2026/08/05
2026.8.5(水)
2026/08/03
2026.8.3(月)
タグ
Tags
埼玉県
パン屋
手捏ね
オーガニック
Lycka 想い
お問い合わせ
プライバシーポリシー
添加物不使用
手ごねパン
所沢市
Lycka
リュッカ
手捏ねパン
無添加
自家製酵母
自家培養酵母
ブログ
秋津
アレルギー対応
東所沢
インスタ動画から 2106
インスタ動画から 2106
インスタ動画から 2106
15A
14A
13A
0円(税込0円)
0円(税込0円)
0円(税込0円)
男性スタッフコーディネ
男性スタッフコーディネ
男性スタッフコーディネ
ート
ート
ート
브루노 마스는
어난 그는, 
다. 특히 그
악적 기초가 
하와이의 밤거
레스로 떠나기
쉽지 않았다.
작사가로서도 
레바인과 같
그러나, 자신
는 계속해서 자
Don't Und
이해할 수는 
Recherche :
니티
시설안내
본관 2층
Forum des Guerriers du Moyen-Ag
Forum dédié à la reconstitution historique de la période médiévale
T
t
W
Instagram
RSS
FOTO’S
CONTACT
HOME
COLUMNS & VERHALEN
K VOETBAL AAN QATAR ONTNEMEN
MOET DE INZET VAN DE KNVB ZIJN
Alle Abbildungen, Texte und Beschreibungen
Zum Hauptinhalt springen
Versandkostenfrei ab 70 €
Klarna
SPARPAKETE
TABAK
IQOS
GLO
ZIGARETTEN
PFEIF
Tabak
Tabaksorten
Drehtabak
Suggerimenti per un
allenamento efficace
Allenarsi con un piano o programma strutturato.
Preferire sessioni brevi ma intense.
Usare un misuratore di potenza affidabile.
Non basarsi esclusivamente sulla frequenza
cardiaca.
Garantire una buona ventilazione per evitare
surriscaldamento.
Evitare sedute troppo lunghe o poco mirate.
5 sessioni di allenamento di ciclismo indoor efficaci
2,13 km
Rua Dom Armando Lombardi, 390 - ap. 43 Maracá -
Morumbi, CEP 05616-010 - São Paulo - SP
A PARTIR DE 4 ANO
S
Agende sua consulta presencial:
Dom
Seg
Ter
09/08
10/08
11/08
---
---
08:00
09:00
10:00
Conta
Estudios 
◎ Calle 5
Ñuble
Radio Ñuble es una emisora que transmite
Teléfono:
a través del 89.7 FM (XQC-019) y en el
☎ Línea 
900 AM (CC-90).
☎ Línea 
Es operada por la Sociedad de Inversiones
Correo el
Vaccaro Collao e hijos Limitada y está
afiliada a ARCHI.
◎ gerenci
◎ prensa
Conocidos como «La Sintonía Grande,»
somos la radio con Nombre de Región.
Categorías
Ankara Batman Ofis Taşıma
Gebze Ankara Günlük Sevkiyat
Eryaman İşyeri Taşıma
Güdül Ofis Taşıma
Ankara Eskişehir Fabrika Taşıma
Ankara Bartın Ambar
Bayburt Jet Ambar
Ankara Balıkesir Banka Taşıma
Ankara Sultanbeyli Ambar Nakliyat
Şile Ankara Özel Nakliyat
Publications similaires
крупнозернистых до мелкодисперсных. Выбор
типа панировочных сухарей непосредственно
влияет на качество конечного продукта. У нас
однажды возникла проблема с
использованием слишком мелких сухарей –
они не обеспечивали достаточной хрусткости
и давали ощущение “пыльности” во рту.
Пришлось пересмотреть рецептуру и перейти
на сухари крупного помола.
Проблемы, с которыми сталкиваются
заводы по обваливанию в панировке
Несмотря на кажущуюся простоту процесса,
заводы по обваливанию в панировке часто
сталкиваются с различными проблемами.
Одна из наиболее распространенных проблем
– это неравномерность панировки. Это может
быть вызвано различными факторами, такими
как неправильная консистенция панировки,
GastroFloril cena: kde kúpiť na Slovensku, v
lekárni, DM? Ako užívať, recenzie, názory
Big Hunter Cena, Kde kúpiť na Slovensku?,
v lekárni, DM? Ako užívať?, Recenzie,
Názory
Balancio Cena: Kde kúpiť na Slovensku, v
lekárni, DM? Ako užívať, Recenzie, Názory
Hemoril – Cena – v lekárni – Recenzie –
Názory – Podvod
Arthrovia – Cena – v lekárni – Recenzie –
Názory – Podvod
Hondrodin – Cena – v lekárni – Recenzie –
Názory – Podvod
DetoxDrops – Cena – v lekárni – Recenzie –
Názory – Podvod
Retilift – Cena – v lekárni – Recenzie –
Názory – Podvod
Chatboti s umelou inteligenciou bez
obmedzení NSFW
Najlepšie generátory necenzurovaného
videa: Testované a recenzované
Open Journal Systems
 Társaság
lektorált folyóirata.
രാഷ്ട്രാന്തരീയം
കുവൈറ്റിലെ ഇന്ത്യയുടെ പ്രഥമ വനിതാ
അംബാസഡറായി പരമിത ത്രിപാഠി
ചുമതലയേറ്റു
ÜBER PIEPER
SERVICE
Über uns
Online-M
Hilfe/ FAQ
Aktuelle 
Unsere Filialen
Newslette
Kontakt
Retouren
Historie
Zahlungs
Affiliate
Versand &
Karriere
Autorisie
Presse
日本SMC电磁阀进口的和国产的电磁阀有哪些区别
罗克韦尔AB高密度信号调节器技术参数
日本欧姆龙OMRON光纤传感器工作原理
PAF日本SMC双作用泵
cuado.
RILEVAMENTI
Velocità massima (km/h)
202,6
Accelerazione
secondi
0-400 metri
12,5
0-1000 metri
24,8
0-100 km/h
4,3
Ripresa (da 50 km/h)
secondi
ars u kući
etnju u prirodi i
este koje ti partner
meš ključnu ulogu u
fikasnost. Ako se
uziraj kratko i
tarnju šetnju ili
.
* * * * *
Action item |
Output every entry word for word.

Output of the task |
2026/08/05
2026.8.5(水)
2026/08/03
2026.8.3(月)
タグ
Tags
埼玉県
パン屋
手捏ね
オーガニック
Lycka 想い
お問い合わせ
プライバシーポリシー
添加物不使用
手ごねパン
所沢市
Lycka
リュッカ
手捏ねパン
無添加
自家製酵母
自家培養酵母
ブログ
秋津
アレルギー対応
東所沢
インスタ動画から 2106
インスタ動画から 2106
インスタ動画から 2106
15A
14A
13A
0円(税込0円)
0円(税込0円)
0円(税込0円)
男性スタッフコーディネ
男性スタッフコーディネ
男性スタッフコーディネ
ート
ート
ート
브루노 마스는
어난 그는, 
다. 특히 그
악적 기초가 
하와이의 밤거
레스로 떠나기
쉽지 않았다.
작사가로서도 
레바인과 같
그러나, 자신
는 계속해서 자
Don't Und
이해할 수는 
Recherche :
니티
시설안내
본관 2층
Forum des Guerriers du Moyen-Ag
Forum dédié à la reconstitution historique de la période médiévale
T
t
W
Instagram
RSS
FOTO’S
CONTACT
HOME
COLUMNS & VERHALEN
K VOETBAL AAN QATAR ONTNEMEN
MOET DE INZET VAN DE KNVB ZIJN
Alle Abbildungen, Texte und Beschreibungen
Zum Hauptinhalt springen
Versandkostenfrei ab 70 €
Klarna
SPARPAKETE
TABAK
IQOS
GLO
ZIGARETTEN
PFEIF
Tabak
Tabaksorten
Drehtabak
Suggerimenti per un
allenamento efficace
Allenarsi con un piano o programma strutturato.
Preferire sessioni brevi ma intense.
Usare un misuratore di potenza affidabile.
Non basarsi esclusivamente sulla frequenza
cardiaca.
Garantire una buona ventilazione per evitare
surriscaldamento.
Evitare sedute troppo lunghe o poco mirate.
5 sessioni di allenamento di ciclismo indoor efficaci
2,13 km
Rua Dom Armando Lombardi, 390 - ap. 43 Maracá -
Morumbi, CEP 05616-010 - São Paulo - SP
A PARTIR DE 4 ANO
S
Agende sua consulta presencial:
Dom
Seg
Ter
09/08
10/08
11/08
---
---
08:00
09:00
10:00
Conta
Estudios 
◎ Calle 5
Ñuble
Radio Ñuble es una emisora que transmite
Teléfono:
a través del 89.7 FM (XQC-019) y en el
☎ Línea 
900 AM (CC-90).
☎ Línea 
Es operada por la Sociedad de Inversiones
Correo el
Vaccaro Collao e hijos Limitada y está
afiliada a ARCHI.
◎ gerenci
◎ prensa
Conocidos como «La Sintonía Grande,»
somos la radio con Nombre de Región.
Categorías
Ankara Batman Ofis Taşıma
Gebze Ankara Günlük Sevkiyat
Eryaman İşyeri Taşıma
Güdül Ofis Taşıma
Ankara Eskişehir Fabrika Taşıma
Ankara Bartın Ambar
Bayburt Jet Ambar
Ankara Balıkesir Banka Taşıma
Ankara Sultanbeyli Ambar Nakliyat
Şile Ankara Özel Nakliyat
Publications similaires
крупнозернистых до мелкодисперсных. Выбор
типа панировочных сухарей непосредственно
влияет на качество конечного продукта. У нас
однажды возникла проблема с
использованием слишком мелких сухарей –
они не обеспечивали достаточной хрусткости
и давали ощущение “пыльности” во рту.
Пришлось пересмотреть рецептуру и перейти
на сухари крупного помола.
Проблемы, с которыми сталкиваются
заводы по обваливанию в панировке
Несмотря на кажущуюся простоту процесса,
заводы по обваливанию в панировке часто
сталкиваются с различными проблемами.
Одна из наиболее распространенных проблем
– это неравномерность панировки. Это может
быть вызвано различными факторами, такими
как неправильная консистенция панировки,
GastroFloril cena: kde kúpiť na Slovensku, v
lekárni, DM? Ako užívať, recenzie, názory
Big Hunter Cena, Kde kúpiť na Slovensku?,
v lekárni, DM? Ako užívať?, Recenzie,
Názory
Balancio Cena: Kde kúpiť na Slovensku, v
lekárni, DM? Ako užívať, Recenzie, Názory
Hemoril – Cena – v lekárni – Recenzie –
Názory – Podvod
Arthrovia – Cena – v lekárni – Recenzie –
Názory – Podvod
Hondrodin – Cena – v lekárni – Recenzie –
Názory – Podvod
DetoxDrops – Cena – v lekárni – Recenzie –
Názory – Podvod
Retilift – Cena – v lekárni – Recenzie –
Názory – Podvod
Chatboti s umelou inteligenciou bez
obmedzení NSFW
Najlepšie generátory necenzurovaného
videa: Testované a recenzované
Open Journal Systems
 Társaság
lektorált folyóirata.
രാഷ്ട്രാന്തരീയം
കുവൈറ്റിലെ ഇന്ത്യയുടെ പ്രഥമ വനിതാ
അംബാസഡറായി പരമിത ത്രിപാഠി
ചുമതലയേറ്റു
ÜBER PIEPER
SERVICE
Über uns
Online-M
Hilfe/ FAQ
Aktuelle 
Unsere Filialen
Newslette
Kontakt
Retouren
Historie
Zahlungs
Affiliate
Versand &
Karriere
Autorisie
Presse
日本SMC电磁阀进口的和国产的电磁阀有哪些区别
罗克韦尔AB高密度信号调节器技术参数
日本欧姆龙OMRON光纤传感器工作原理
PAF日本SMC双作用泵
cuado.
RILEVAMENTI
Velocità massima (km/h)
202,6
Accelerazione
secondi
0-400 metri
12,5
0-1000 metri
24,8
0-100 km/h
4,3
Ripresa (da 50 km/h)
secondi
ars u kući
etnju u prirodi i
este koje ti partner
meš ključnu ulogu u
fikasnost. Ako se
uziraj kratko i
tarnju šetnju ili
.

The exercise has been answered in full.